Overcoming buyer objections can quickly turn into arguing, so it’s important to master persuasion skills and strategies in order to avoid turning off prospective customers by coming on too strong.
Overcoming Buyer Objections – 6 Persuasion Strategies Could Help You Close more Sales
When it comes to your buyers, are you overcoming objections, or just arguing? If you cross the line, you are much more likely to lose buyers than convert them. Here are six persuasion strategies every sales and marketing pro should master in order to close more sales.
Not all buying cycles are created equal.

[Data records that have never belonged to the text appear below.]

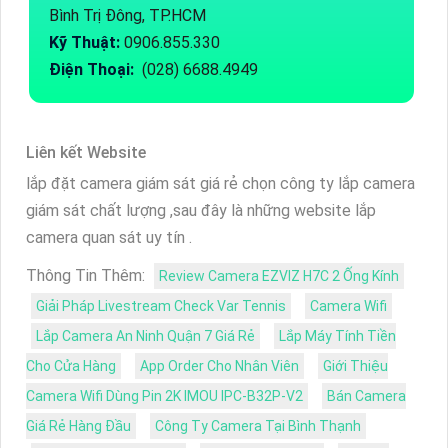
Bình Trị Đông, TP.HCM
Kỹ Thuật:
0906.855.330
Điện Thoại:
(028) 6688.4949
Liên kết Website
lắp đặt camera giám sát giá rẻ chọn công ty lắp camera
giám sát chất lượng ,sau đây là những website lắp
camera quan sát uy tín .
Thông Tin Thêm:
Review Camera EZVIZ H7C 2 Ống Kính
Giải Pháp Livestream Check Var Tennis
Camera Wifi
Lắp Camera An Ninh Quận 7 Giá Rẻ
Lắp Máy Tính Tiền
Cho Cửa Hàng
App Order Cho Nhân Viên
Giới Thiệu
Camera Wifi Dùng Pin 2K IMOU IPC-B32P-V2
Bán Camera
Giá Rẻ Hàng Đầu
Công Ty Camera Tại Bình Thạnh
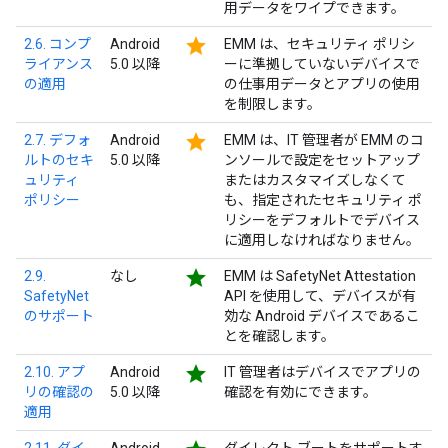
用データをワイプできます。
star
2.6. コンプ
Android
EMM は、セキュリティ ポリシ
ライアンス
5.0 以降
ーに準拠していないデバイスで
の適用
の仕事用データとアプリの使用
を制限します。
star
2.7. デフォ
Android
EMM は、IT 管理者が EMM のコ
ルトのセキ
5.0 以降
ンソールで設定をセットアップ
ュリティ
またはカスタマイズしなくて
ポリシー
も、指定されたセキュリティ ポ
リシーをデフォルトでデバイス
に適用しなければなりません。
star
2.9.
なし
EMM は SafetyNet Attestation
SafetyNet
API を使用して、デバイスが有
のサポート
効な Android デバイスであるこ
とを確認します。
star
2.10. アプ
Android
IT 管理者はデバイスでアプリの
リの確認の
5.0 以降
確認を有効にできます。
適用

For low cost or low risk goods and services, sellers may not need to do much more than make buyers aware of the opportunity to buy.
For B2B and high-priced retail sales and marketing professionals, however, the buying cycle is usually more complicated. If you find that it’s difficult to distinguish between the art of overcoming buyer objections and arguing over buyer’s concerns, it might help to take a closer look at these six strategies that present persuasion in a more scientific light.

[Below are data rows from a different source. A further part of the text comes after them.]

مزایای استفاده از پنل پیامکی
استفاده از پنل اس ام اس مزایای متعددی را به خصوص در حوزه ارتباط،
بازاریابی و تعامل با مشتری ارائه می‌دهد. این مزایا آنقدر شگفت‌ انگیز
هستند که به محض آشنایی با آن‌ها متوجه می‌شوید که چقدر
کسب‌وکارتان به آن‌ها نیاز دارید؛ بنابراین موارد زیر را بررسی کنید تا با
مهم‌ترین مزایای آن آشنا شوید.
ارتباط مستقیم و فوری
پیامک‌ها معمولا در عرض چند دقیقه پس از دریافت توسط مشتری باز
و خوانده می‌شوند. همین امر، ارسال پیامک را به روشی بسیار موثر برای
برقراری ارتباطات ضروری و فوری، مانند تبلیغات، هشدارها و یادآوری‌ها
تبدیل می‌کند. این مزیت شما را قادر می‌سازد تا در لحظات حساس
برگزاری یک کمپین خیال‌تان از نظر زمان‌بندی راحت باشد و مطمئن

Before someone becomes a customer who is always right, they are a buyer who probably doesn’t have all the facts. The job of sales and marketing is to identify the buyers who have needs that their products or services are best-suited to meet, desires most-likely to fulfill or problems most-likely to resolve. Once found, the next step in the buying cycle is educating the prospect and – if needed – overcoming objections.
You might also like: 73% of Consumers Would Pay More for Good Customer Service
When a buyer is not convinced that their objection is being adequately addressed or has a long list of objections, it’s easy for explanations to turn into arguments. Once the process takes on a negative feeling, a buyer will often walk away and it can become difficult to salvage the opportunity to make a sale. In some cases, unhappy buyers will even tell other people about their negative experience, and preclude the opportunity for other sales as well.
Master 6 Persuasion Strategies and Get Better at Overcoming Objections [Infographic]
Reciprocation in business is the idea that customers often respond positively when – as a business – you do something they perceive as (a) positive and which lies (b) outside of their expectations. Studies show reciprocation works as a method of persuading others to take desired actions. For instance, when restaurant waitstaff included candy with the bill, on average:
- Women left 21% higher tips
- Men left 18% higher tips
2. Social Validation
Remember those times your parents asked this question: “If all your friends jumped off the top of a bridge, would you do it too?” when they wanted to encourage you to resist peer pressure? It turns out, you might! One social validation experiment attempted to determine how many people would follow suit when they saw someone else (or a group of people) looking up. They found that:
- When passersby saw one person looking up, 4% of them looked up as well
- When passersby saw 5 people looking up, 18% of them looked up as well
- When passersby saw 15 people looking up, 40% of them looked up as well
Some people will stick to their guns in order to appear consistent to others. For some people, even providing informal or tacit approval of an idea or commitment is enough to make them follow through. The infographic below note that one fund-raiser asked people to sign a petition of support two weeks below his event and the result was a whopping 100% increase of monetary contributions due to prior commitment.
4. Respect for Authority
Uniforms, suits and other trappings of authority can go a long way to inspiring trust and helping to persuade people to take action – even when that action could be perceived as illegal! A University of Texas-Austin study found that 350% more people were willing to follow a man crossing the street on a red light – when that man wore a suit and tie.
People like to accommodate people they like, plain and simple. Three statistics referenced in the infographic include three techniques that might make people like you better:
- Compliments – A UNC (University of North Carolina) study found that both true and untrue compliments produced the same amount of liking
- Cooperation – Like reciprocation, people may be more willing to take a desired action when they perceive that you are meeting them halfway
- Congruence – People may prefer to do business with you when they identify personal interests that align or other similarities that exist between you
Get ‘em before they’re all gone! When quantities are limited, people are more likely to take action in order to avoid loss. Plus, when items are moving quickly or nearly sold out, people may perceive them as more desirable.